That's a little closed minded Steadly. You said you find very little used stuff at L&M at decent prices. That means there are some good prices on some items but you won't know if you don't look. I've bought and traded a few used guitars and was very happy with the deal I made. If you buy on Kijiji, see if they will let you bring it back within 30 days if you don't like it.


----------



## RBlakeney (Mar 12, 2017)

Lm has some fantastic deals on used stuff sometimes. 
if you stop in once and a while you've likely missed any great deals as they don't last.


----------



## Sniper (Oct 8, 2009)

I find it really depends on the location as there are stores that are more guitar-centric than others. Here in the greater Toronto area, there is a LM I specifically frequent for guitar items, another for bass and another for drum stuff.


----------



## mister.zed (Jun 8, 2011)

Weird. I find the opposite most of the time. I find L&M often much better than Kijiji for used prices. Plus I don't have to haggle, and it comes with a warrantee. If there's some gear I'm jonesing for I often go to L&M or call them, see if there's a used one at a reasonable price and they bring it in for me if it isn't local.


----------



## Guncho (Jun 16, 2015)

I bought a used Fender Blues Jr and some floor monitors used from L&M. The price was decent.


----------



## Budda (May 29, 2007)

I will happily pay kijiji prices for a warranty.


----------



## BSTheTech (Sep 30, 2015)

Marshall JCM-1H and a JMP-1H for $350 each. I grabbed the JCM and split. Came back a couple hours later to grab the JMP and it was gone.
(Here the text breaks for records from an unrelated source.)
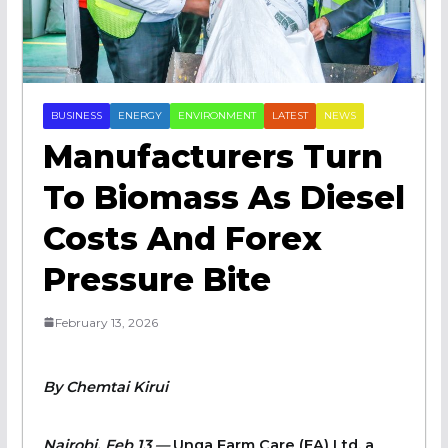
BUSINESS
ENERGY
ENVIRONMENT
LATEST
NEWS
Manufacturers Turn
To Biomass As Diesel
Costs And Forex
Pressure Bite
February 13, 2026
By Chemtai Kirui
Nairobi, Feb 13 —
Unga Farm Care (EA) Ltd, a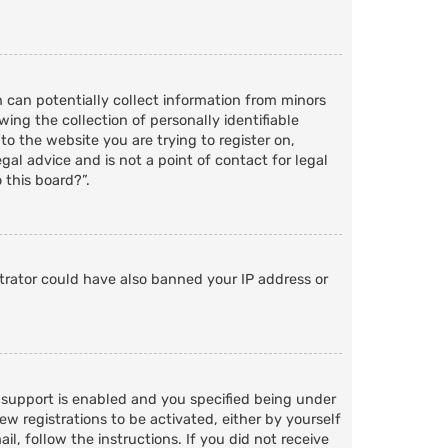
h can potentially collect information from minors
ng the collection of personally identifiable
to the website you are trying to register on,
al advice and is not a point of contact for legal
 this board?”.
strator could have also banned your IP address or
 support is enabled and you specified being under
ew registrations to be activated, either by yourself
l, follow the instructions. If you did not receive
Paid about three times that for the one I have now *#*(


----------



## bzrkrage (Mar 20, 2011)

It’s all timing.
I saw a guy bring a bag of pedals and then was placed on the used pedal tower thing.
I think they lasted 20 seconds before the vultures picked it clean.

But, yes, the warranty/return is an absolute HUGE bonus for pedal-holics.


----------



## Chitmo (Sep 2, 2013)

RBlakeney said:


> Lm has some fantastic deals on used stuff sometimes.
> if you stop in once and a while you've likely missed any great deals as they don't last.


Or drop in every day......


----------



## RBlakeney (Mar 12, 2017)

Chitmo said:


> Or drop in every day......


We don't miss that much.


----------



## johnnyshaka (Nov 2, 2014)

Steadfastly said:


> I find very little of the used stuff at L & M at decent prices. They need to make a profit on it so it is priced accordingly. I don't even bother looking at their site or at the store for used items.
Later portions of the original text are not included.